── RECORDS FOR PROCESSING

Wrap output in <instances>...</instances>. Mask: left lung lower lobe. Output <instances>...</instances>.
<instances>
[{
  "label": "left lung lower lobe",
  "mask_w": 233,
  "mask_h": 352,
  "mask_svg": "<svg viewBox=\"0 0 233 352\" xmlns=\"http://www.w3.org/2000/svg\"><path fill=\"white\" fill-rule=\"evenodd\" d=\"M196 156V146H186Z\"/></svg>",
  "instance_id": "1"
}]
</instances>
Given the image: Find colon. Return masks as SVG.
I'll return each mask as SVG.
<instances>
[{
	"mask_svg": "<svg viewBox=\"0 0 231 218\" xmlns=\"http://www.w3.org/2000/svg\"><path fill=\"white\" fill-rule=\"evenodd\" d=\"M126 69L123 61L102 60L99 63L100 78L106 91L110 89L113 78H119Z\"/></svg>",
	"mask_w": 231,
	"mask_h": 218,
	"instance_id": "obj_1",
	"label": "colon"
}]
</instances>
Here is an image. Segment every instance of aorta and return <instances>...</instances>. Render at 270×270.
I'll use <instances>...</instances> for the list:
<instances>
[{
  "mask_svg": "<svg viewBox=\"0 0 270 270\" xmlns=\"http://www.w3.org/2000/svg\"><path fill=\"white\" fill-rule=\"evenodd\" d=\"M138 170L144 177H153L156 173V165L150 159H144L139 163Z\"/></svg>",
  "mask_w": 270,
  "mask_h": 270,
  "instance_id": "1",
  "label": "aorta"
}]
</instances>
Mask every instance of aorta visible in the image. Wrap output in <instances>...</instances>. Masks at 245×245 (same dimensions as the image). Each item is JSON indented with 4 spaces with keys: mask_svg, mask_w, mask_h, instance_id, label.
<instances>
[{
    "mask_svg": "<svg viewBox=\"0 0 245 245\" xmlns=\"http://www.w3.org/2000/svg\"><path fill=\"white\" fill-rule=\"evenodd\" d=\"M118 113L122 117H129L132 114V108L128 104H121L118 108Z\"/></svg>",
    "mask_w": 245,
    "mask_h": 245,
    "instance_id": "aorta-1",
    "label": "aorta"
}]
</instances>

────

• WORK INSTRUCTIONS: Restate precisely, and with nothing added, the lines from the one with "Here is an image." through the final line of the material.

• TASK RESULT:
Here is an image. Segment every instance of aorta and return <instances>...</instances>. Render at 270×270.
I'll use <instances>...</instances> for the list:
<instances>
[{
  "mask_svg": "<svg viewBox=\"0 0 270 270\" xmlns=\"http://www.w3.org/2000/svg\"><path fill=\"white\" fill-rule=\"evenodd\" d=\"M138 170L144 177H153L156 173V165L150 159H144L139 163Z\"/></svg>",
  "mask_w": 270,
  "mask_h": 270,
  "instance_id": "1",
  "label": "aorta"
}]
</instances>
Mask every instance of aorta visible in the image. Wrap output in <instances>...</instances>. Masks at 245×245 (same dimensions as the image). Each item is JSON indented with 4 spaces with keys: mask_svg, mask_w, mask_h, instance_id, label.
<instances>
[{
    "mask_svg": "<svg viewBox=\"0 0 245 245\" xmlns=\"http://www.w3.org/2000/svg\"><path fill=\"white\" fill-rule=\"evenodd\" d=\"M118 113L122 117H129L132 114V108L128 104H121L118 108Z\"/></svg>",
    "mask_w": 245,
    "mask_h": 245,
    "instance_id": "aorta-1",
    "label": "aorta"
}]
</instances>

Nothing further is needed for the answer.